Publié dans Actualité

Le président turc, Recep Tayyip Erdogan, appelle les hommes d’affaires de son pays à « investir en force en Algérie ». S’exprimant à l’ouverture, hier à Alger du Forum des hommes d’affaires algéro-turc, il qualifie l’Algérie « d’île de stabilité politique et économique   en Méditerranée et en Afrique ». En visite de deux jours à Alger, Recep Tayyip Erdogan affirme que l’Algérie « offre d’importantes et diverses opportunités d’investissement ». « Les entreprises et hommes d’affaires turcs doivent développer leurs activités dans ce pays frère », insiste-t-il. En quête de renforcement de la position de son pays en Afrique, le chef d’Etat turc accorde beaucoup d’importance à l’Algérie avec laquelle il souhaite augmenter, notamment, le volume des échanges commerciaux.

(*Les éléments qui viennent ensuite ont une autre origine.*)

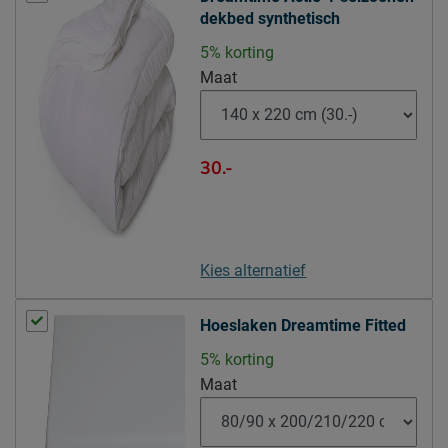
slipdek gebruiken
dekbed synthetisch
tijk wasbaar tot 60°C (zie
Wasinstructies
5% korting
instructie waslabel)
Maat
drogen op gemiddelde
Drooginstructies
temperatuur
Leveranciersinformatie
30.-
Naam
Beter Bed B.V.
Postbus 716, 5400 AS,
Locatie
Uden, Nederland
Kies alternatief
Emailadres
info@beterbed.nl
Hoeslaken Dreamtime Fitted
5% korting
Maat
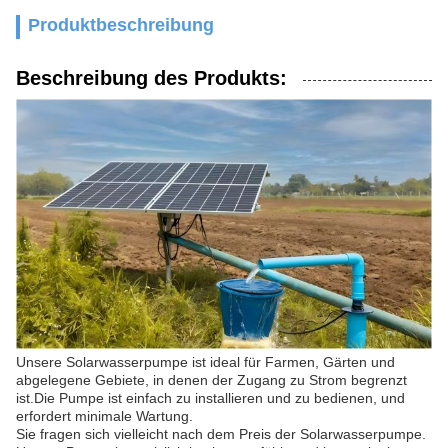
Produktbeschreibung
Beschreibung des Produkts:
Unsere Solarwasserpumpe ist ideal für Farmen, Gärten und
abgelegene Gebiete, in denen der Zugang zu Strom begrenzt
ist.Die Pumpe ist einfach zu installieren und zu bedienen, und
erfordert minimale Wartung.
Sie fragen sich vielleicht nach dem Preis der Solarwasserpumpe.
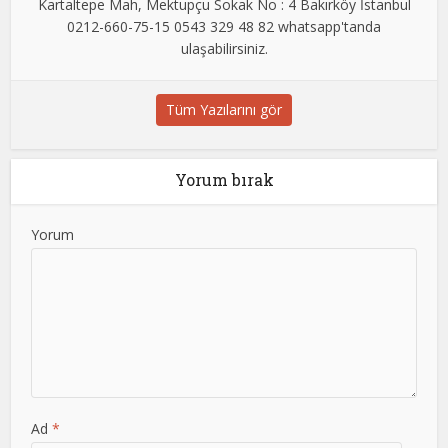
Kartaltepe Mah, Mektupçu Sokak No : 4 Bakırköy İstanbul
0212-660-75-15 0543 329 48 82 whatsapp'tanda
ulaşabilirsiniz.
Tüm Yazılarını gör
Yorum bırak
Yorum
Ad
*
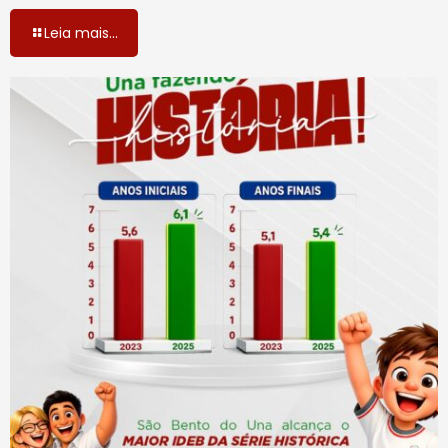
Leia mais...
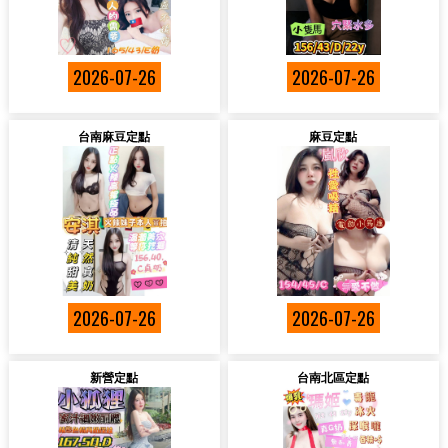
2026-07-26
2026-07-26
台南麻豆定點
麻豆定點
2026-07-26
2026-07-26
新營定點
台南北區定點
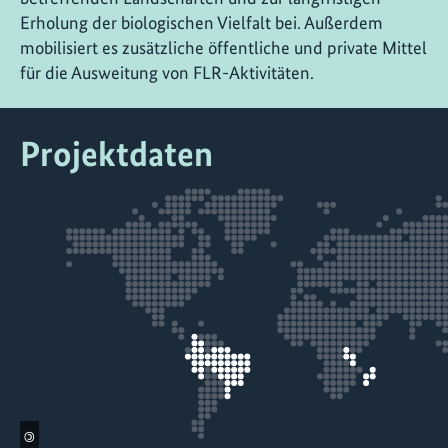
Erholung der biologischen Vielfalt bei. Außerdem
mobilisiert es zusätzliche öffentliche und private Mittel
für die Ausweitung von FLR-Aktivitäten.
Projektdaten
©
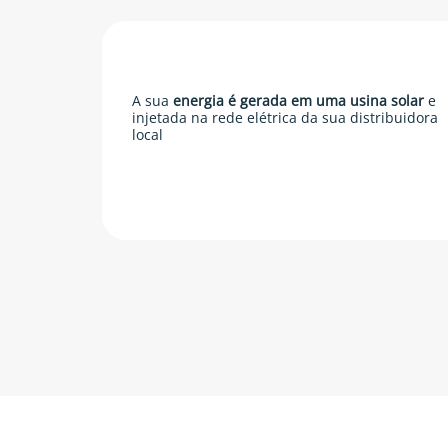
A sua
energia é gerada em uma usina solar
e
injetada na rede elétrica da sua distribuidora
local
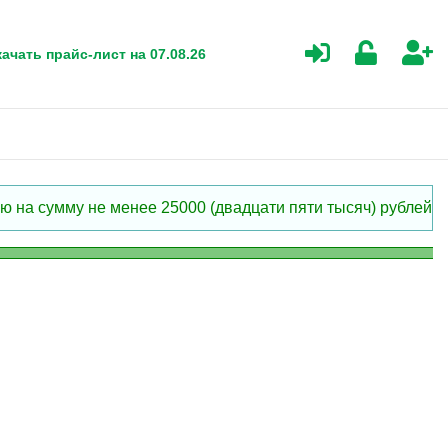
ачать прайс-лист на 07.08.26
 на сумму не менее 25000 (двадцати пяти тысяч) рублей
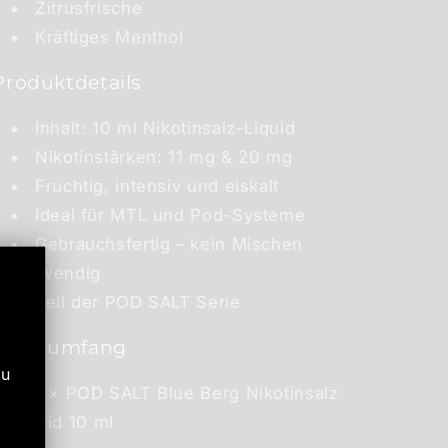
Zitrusfrische
Kräftiges Menthol
Produktdetails
Inhalt: 10 ml Nikotinsalz-Liquid
Nikotinstärken: 11 mg & 20 mg
Fruchtig, intensiv und eiskalt
Ideal für MTL und Pod-Systeme
Gebrauchsfertig – kein Mischen
notwendig
Teil der POD SALT Serie
Lieferumfang
zu
1 × POD SALT Blue Berg Nikotinsalz
Liquid 10 ml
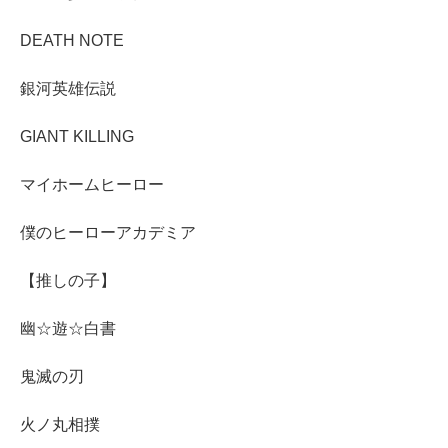
DEATH NOTE
銀河英雄伝説
GIANT KILLING
マイホームヒーロー
僕のヒーローアカデミア
【推しの子】
幽☆遊☆白書
鬼滅の刃
火ノ丸相撲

Il promit, ainsi, de ne ménager aucun effort -avec le président   de la République, M. Abdelaziz Bouteflika- pour augmenter ce niveau pour passer de 3,5 milliards USD actuellement à 5 milliards USD dans les plus brefs délais, puis à 10 milliards USD dans une prochaine étape. Il renouvelle le même vœu que celui exprimé, en 2014, à l’occasion de sa précédente visite en Algérie. Recep Tayyip Erdogan rappelle, dans la foulée, que les entretiens qu’il a eus, la veille, avec le Premier ministre, Ahmed Ouyahia, présent à l’ouverture de ce forum, ont permis de « renouveler la volonté bilatérale de   renforcer la coopération économique entre les deux pays et d’augmenter le volume des échanges. Selon lui, les secteurs de l’agriculture, du tourisme, des énergies renouvelables,   des travaux publics et de l’habitat en Algérie constituent d’importantes opportunités d’investissement pour les entreprises turques. « Le temps est venu de concrétiser sur le terrain les accords et la volonté commune des deux pays de promouvoir leur coopération,  notamment dans le domaine économique », ajoute-t-il.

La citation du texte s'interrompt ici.